Authorize the Tax Court to review more liabilities in connection with CDP appeals
Another alternative is to expand Collection Due Process (CDP) by allowing the Tax Court to consider challenges to the underlying liability, even if the taxpayer received a notice of deficiency or had an opportunity for an administrative appeal. If Congress decides to expand CDP, however, it should address several of its limitations. First, because the right to a CDP hearing is triggered by a lien or levy, a CDP appeal is not necessarily available to taxpayers whose liabilities are collected solely by offset (e.g., refundable credits the taxpayer would otherwise have received in a subsequent year). Thus, Congress should require the IRS to send CDP notices before offsetting refundable tax credits and allow taxpayers to appeal the resulting determinations to the Tax Court.
Second, the Tax Court does not have jurisdiction to order refunds in CDP appeals (e.g., to order refunds of amounts that had been paid or offset). Accordingly, Congress should consider clarifying that the Tax Court can determine overpayments in connection with CDP appeals.
In addition, both the time for requesting a CDP hearing, and the time for filing a Tax Court petition after receipt of an unfavorable CDP determination from Appeals is relatively short—only 30 days, as compared to 90 days (or 150 days if addressed to a taxpayer overseas) following a notice of deficiency. Moreover, unlike the notice of deficiency, the CDP notice and the CDP determination do not list the last day for the taxpayer to file the request for a hearing or to petition the Tax Court, respectively. Congress could address these problems by extending the period for filing to 90 days (or 150) and requiring the IRS to list the last day of the period on the CDP notice and determination letters.

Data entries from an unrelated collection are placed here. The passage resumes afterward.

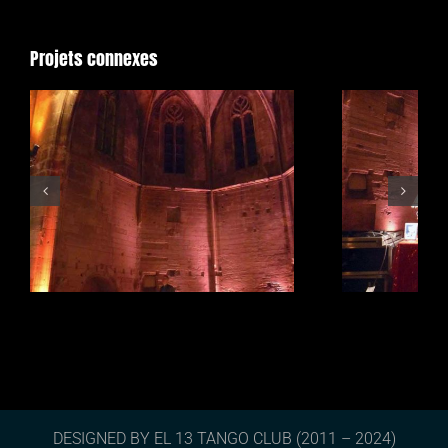
Projets connexes
RDC5_001
DESIGNED BY EL 13 TANGO CLUB (2011 – 2024)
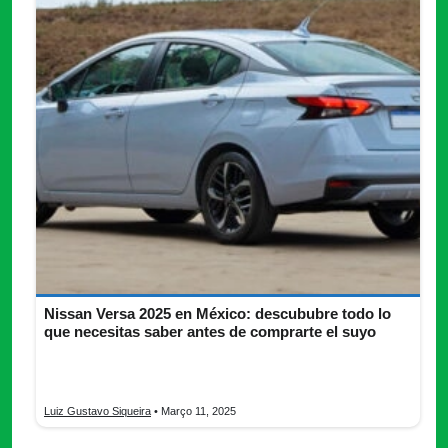
Nissan Versa 2025 en México: descububre todo lo
que necesitas saber antes de comprarte el suyo
Descubre todo lo que necesitas saber del nuevo Nissan Versa
2025, ficha técnica, si vale la pena y más informaciones.
Luiz Gustavo Siqueira
• Março 11, 2025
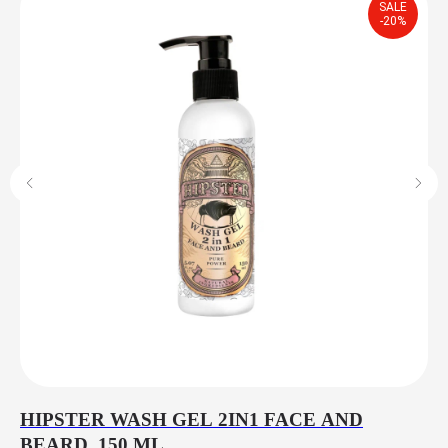
SALE
-20%
HIPSTER WASH GEL 2IN1 FACE AND
P
BEARD, 150 ML
B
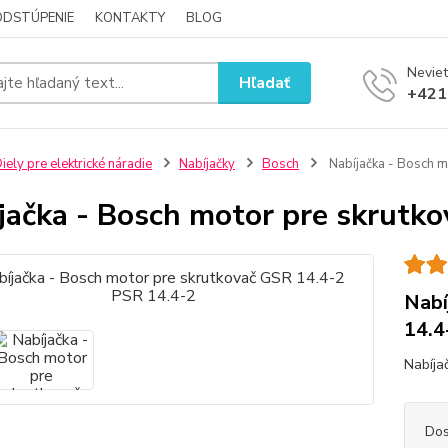
ODSTÚPENIE
KONTAKTY
BLOG
Neviet
Hľadať
+421
iely pre elektrické náradie
Nabíjačky
Bosch
Nabíjačka - Bosch m
jačka - Bosch motor pre skrutk
Nabí
14.4
Nabíja
Dos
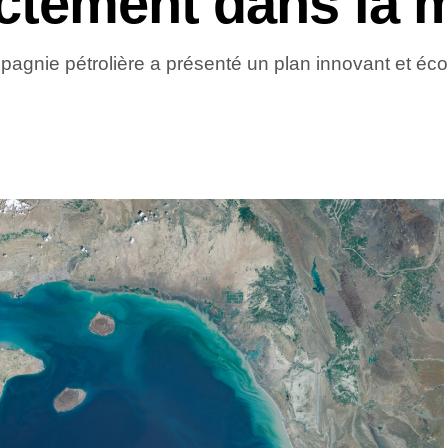
ectement dans la 
ompagnie pétrolière a présenté un plan innovant et é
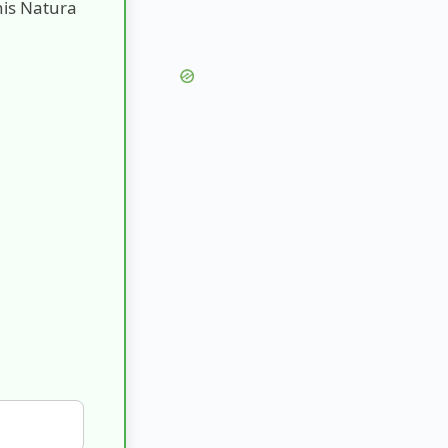
nis Natura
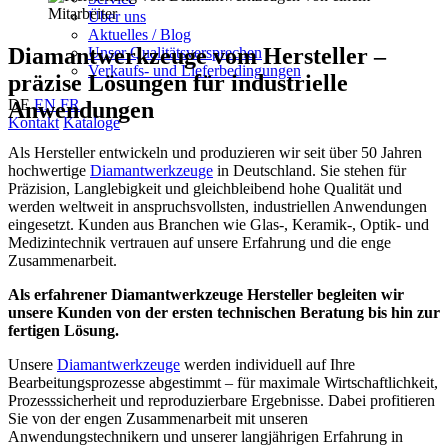
Über uns
Aktuelles / Blog
Diamantwerkzeuge vom Hersteller –
Unser Qualitätsversprechen
Verkaufs- und Lieferbedingungen
präzise Lösungen für industrielle
DE
EN
FR
Anwendungen
Kontakt
Kataloge
Als Hersteller entwickeln und produzieren wir seit über 50 Jahren
hochwertige
Diamantwerkzeuge
in Deutschland. Sie stehen für
Präzision, Langlebigkeit und gleichbleibend hohe Qualität und
werden weltweit in anspruchsvollsten, industriellen Anwendungen
eingesetzt. Kunden aus Branchen wie Glas-, Keramik-, Optik- und
Medizintechnik vertrauen auf unsere Erfahrung und die enge
Zusammenarbeit.
Als erfahrener Diamantwerkzeuge Hersteller begleiten wir
unsere Kunden von der ersten technischen Beratung bis hin zur
fertigen Lösung.
Unsere
Diamantwerkzeuge
werden individuell auf Ihre
Bearbeitungsprozesse abgestimmt – für maximale Wirtschaftlichkeit,
Prozesssicherheit und reproduzierbare Ergebnisse. Dabei profitieren
Sie von der engen Zusammenarbeit mit unseren
Anwendungstechnikern und unserer langjährigen Erfahrung in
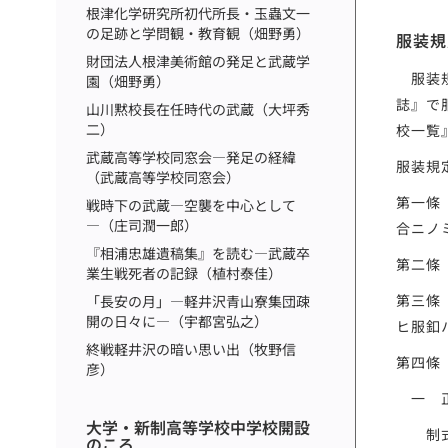
根津化学研究所初代所長・玉蟲文一
の足跡と学問観・教育観（畑野勇）
服装規
財団法人根津美術館の発足と武蔵学
服装規
園（畑野勇）
誌』で
山川黙校長在任時代の武蔵（大坪秀
二）
校一覧
武蔵高等学校同窓会―発足の経緯
服装規
（武蔵高等学校同窓会）
第一條
戦時下の武蔵―空襲を中心として
―（庄司潤一郎）
合ニノ
『相浦忠雄遺稿集』を読む―武蔵卒
第二條
業生戦死者の記録（植村泰佳）
第三條
「長安の月」―軽井沢青山寮集団疎
開の日々に―（宇都宮弘之）
ヒ服釦
終戦軽井沢の暗い思い出（牧野信
第四條
彦）
一 
大学・新制高等学校中学校開設
制式
のころ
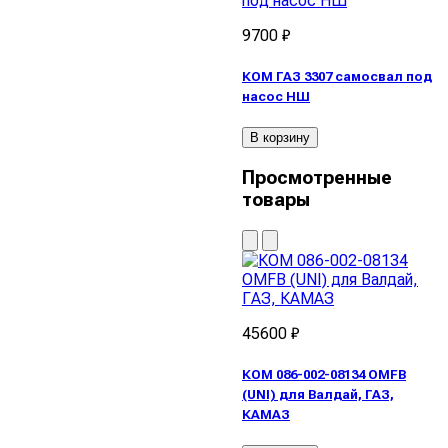
9700 ₽
КОМ ГАЗ 3307 самосвал под
насос НШ
В корзину
Просмотренные
товары
45600 ₽
КОМ 086-002-08134 OMFB
(UNI) для Валдай, ГАЗ,
КАМАЗ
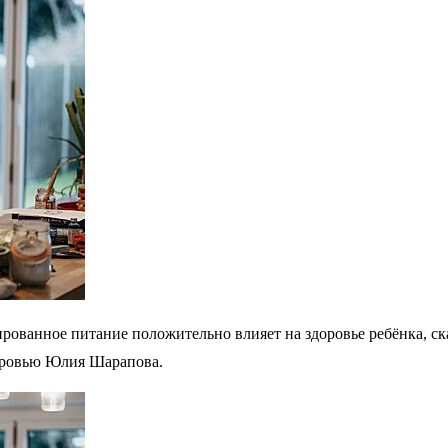
рованное питание положительно влияет на здоровье ребёнка, ск
доровью Юлия Шарапова.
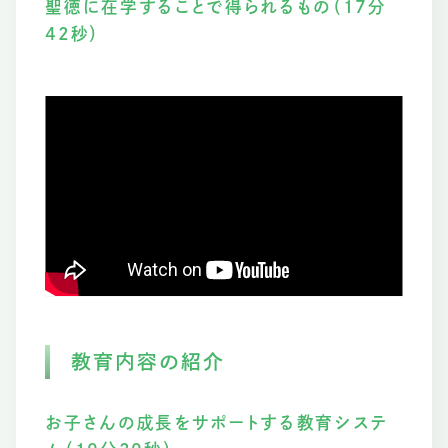
聖徳に在学することで得られるもの（17分
42秒）
教育内容の紹介
お子さんの成長をサポートする教育システ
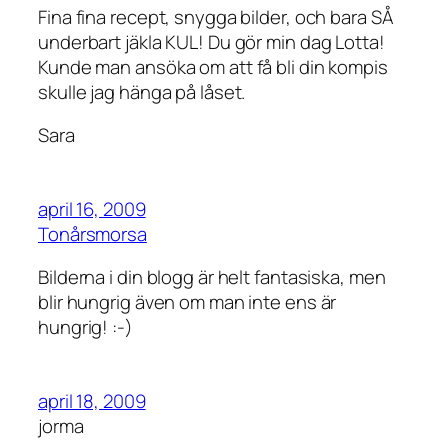
Fina fina recept, snygga bilder, och bara SÅ
underbart jäkla KUL! Du gör min dag Lotta!
Kunde man ansöka om att få bli din kompis
skulle jag hänga på låset.
Sara
april 16, 2009
Tonårsmorsa
Bilderna i din blogg är helt fantasiska, men
blir hungrig även om man inte ens är
hungrig! :-)
april 18, 2009
jorma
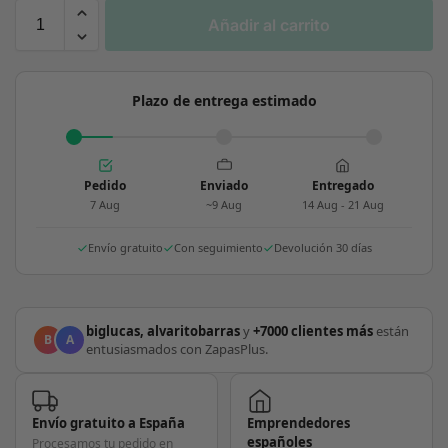
Añadir al carrito
Plazo de entrega estimado
Pedido
Enviado
Entregado
7 Aug
~9 Aug
14 Aug - 21 Aug
Envío gratuito
Con seguimiento
Devolución 30 días
biglucas, alvaritobarras
y
+7000 clientes más
están
B
A
entusiasmados con ZapasPlus.
Envío gratuito a España
Emprendedores
españoles
Procesamos tu pedido en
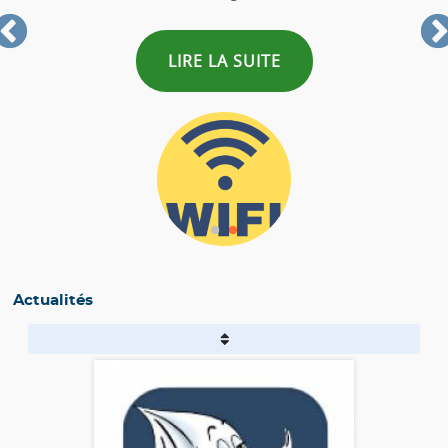
LIRE LA SUITE
Actualités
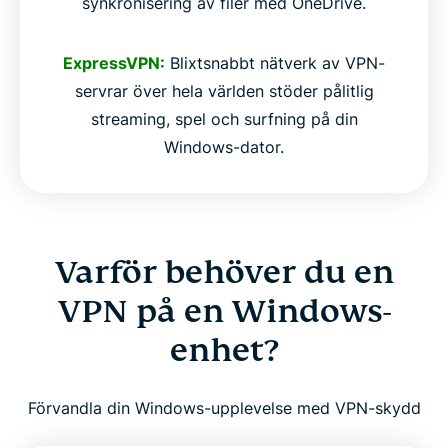
synkronisering av filer med OneDrive.
ExpressVPN:
Blixtsnabbt nätverk av VPN-
servrar över hela världen stöder pålitlig
streaming, spel och surfning på din
Windows-dator.
Varför behöver du en
VPN på en Windows-
enhet?
Förvandla din Windows-upplevelse med VPN-skydd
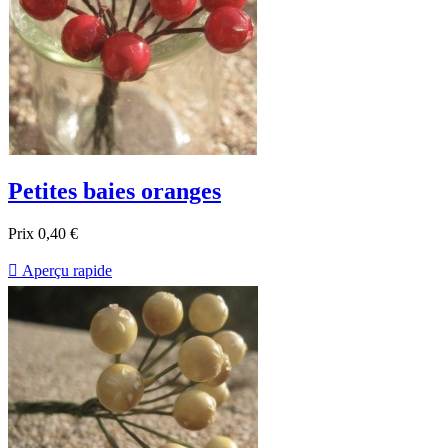
Petites baies oranges
Prix
0,40 €

Aperçu rapide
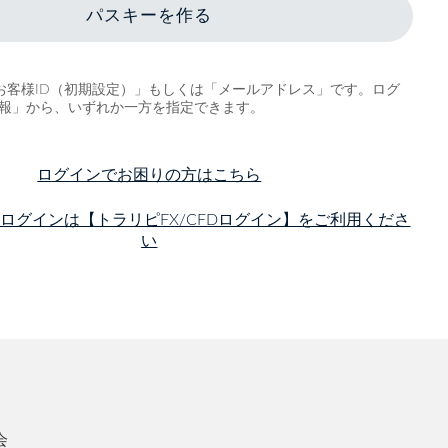
パスキーを作る
「お客様ID（初期設定）」もしくは「メールアドレス」です。ログ
報」から、いずれか一方を指定できます。
ログインでお困りの方はこちら
のログインは
【トラリピFX/CFDログイン】をご利用くださ
い
会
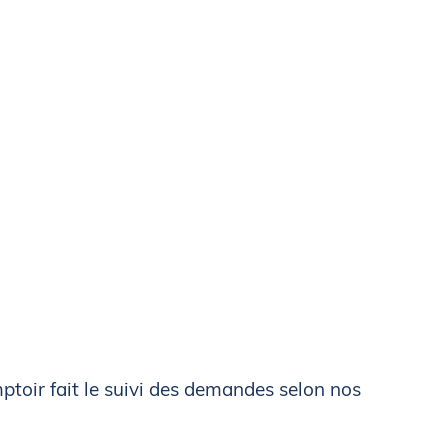
Équipe de compétition
t
 salles
t
ommet
mptoir fait le suivi des demandes selon nos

Expanding the Tax Court’s jurisdiction in the context of CDP appeals will not open the floodgates to litigation. Between 2004 and 2017, only 0.08 percent receiving a CDP notice filed a petition with the Tax Court. Moreover, because these percentages include taxpayers with disputes about both collection alternatives and the underlying liability, we might expect this more limited expansion of CDP to increase the number of petitions by an even smaller fraction.
Our recommendations are consistent with the taxpayer’s right to appeal an IRS decision in an independent forum, which includes the right to “take their cases to court,” as well as the right to a fair and just tax system, which includes the right “to expect the tax system to consider facts and circumstances that might affect their underlying liabilities.” Given Congress’ support for taxpayer rights, we hope that one or more of these recommendations will be adopted.
The views expressed in this blog are solely those of the National Taxpayer Advocate. The National Taxpayer Advocate is appointed by the Secretary of the Treasury and reports to the Commissioner of Internal Revenue. However, the National Taxpayer Advocate presents an independent taxpayer perspective that does not necessarily reflect the position of the IRS, the Treasury Department, or the Office of Management and Budget.